*About this task*: Two lines in the listing below mark the span: one contains "企画職（ディレクター、プランナー）国" and one contains "ориентировочными. Для получения точной". Reproduce both of them and everything between, exactly.

*Supplied entries*:
• • •

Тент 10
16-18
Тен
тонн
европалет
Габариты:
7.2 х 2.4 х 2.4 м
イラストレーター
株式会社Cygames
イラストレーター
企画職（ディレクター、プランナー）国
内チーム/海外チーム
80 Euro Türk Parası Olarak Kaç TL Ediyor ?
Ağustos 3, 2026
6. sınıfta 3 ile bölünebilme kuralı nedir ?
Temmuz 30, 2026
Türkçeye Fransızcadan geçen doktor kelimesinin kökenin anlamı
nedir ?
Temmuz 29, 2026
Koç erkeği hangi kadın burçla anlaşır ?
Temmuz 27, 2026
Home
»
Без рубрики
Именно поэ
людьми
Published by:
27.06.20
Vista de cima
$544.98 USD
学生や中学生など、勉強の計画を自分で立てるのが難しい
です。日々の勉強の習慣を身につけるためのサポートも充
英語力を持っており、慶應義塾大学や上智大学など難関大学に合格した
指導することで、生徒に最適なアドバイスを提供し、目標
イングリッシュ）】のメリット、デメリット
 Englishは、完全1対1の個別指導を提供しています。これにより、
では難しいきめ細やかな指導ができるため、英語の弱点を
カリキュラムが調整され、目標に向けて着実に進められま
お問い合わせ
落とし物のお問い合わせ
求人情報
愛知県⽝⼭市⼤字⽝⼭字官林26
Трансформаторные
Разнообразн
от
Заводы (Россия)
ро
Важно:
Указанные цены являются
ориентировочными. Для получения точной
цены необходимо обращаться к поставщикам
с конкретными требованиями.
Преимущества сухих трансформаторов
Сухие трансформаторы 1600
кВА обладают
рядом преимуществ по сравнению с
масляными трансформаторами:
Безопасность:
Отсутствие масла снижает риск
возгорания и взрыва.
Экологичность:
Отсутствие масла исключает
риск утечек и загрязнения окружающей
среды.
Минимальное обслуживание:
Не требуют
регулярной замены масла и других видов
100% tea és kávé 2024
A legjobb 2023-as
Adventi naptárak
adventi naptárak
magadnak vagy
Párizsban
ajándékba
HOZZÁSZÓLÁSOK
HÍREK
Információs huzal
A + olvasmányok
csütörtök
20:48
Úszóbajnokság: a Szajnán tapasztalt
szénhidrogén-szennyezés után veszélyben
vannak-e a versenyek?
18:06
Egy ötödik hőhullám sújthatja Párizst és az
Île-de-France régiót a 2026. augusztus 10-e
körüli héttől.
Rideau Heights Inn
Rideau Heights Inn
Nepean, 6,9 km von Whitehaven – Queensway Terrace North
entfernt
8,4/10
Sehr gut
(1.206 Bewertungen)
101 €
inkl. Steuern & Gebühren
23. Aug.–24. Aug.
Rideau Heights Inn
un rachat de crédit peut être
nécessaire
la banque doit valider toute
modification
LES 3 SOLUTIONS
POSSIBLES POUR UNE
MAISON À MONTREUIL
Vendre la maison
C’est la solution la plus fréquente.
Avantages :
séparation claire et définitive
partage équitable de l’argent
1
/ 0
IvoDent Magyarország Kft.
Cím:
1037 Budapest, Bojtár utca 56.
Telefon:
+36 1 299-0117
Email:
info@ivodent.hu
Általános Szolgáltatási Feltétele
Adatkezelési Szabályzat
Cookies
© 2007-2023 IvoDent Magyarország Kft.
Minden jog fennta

• • •

*Response to the task*:
企画職（ディレクター、プランナー）国
内チーム/海外チーム
80 Euro Türk Parası Olarak Kaç TL Ediyor ?
Ağustos 3, 2026
6. sınıfta 3 ile bölünebilme kuralı nedir ?
Temmuz 30, 2026
Türkçeye Fransızcadan geçen doktor kelimesinin kökenin anlamı
nedir ?
Temmuz 29, 2026
Koç erkeği hangi kadın burçla anlaşır ?
Temmuz 27, 2026
Home
»
Без рубрики
Именно поэ
людьми
Published by:
27.06.20
Vista de cima
$544.98 USD
学生や中学生など、勉強の計画を自分で立てるのが難しい
です。日々の勉強の習慣を身につけるためのサポートも充
英語力を持っており、慶應義塾大学や上智大学など難関大学に合格した
指導することで、生徒に最適なアドバイスを提供し、目標
イングリッシュ）】のメリット、デメリット
 Englishは、完全1対1の個別指導を提供しています。これにより、
では難しいきめ細やかな指導ができるため、英語の弱点を
カリキュラムが調整され、目標に向けて着実に進められま
お問い合わせ
落とし物のお問い合わせ
求人情報
愛知県⽝⼭市⼤字⽝⼭字官林26
Трансформаторные
Разнообразн
от
Заводы (Россия)
ро
Важно:
Указанные цены являются
ориентировочными. Для получения точной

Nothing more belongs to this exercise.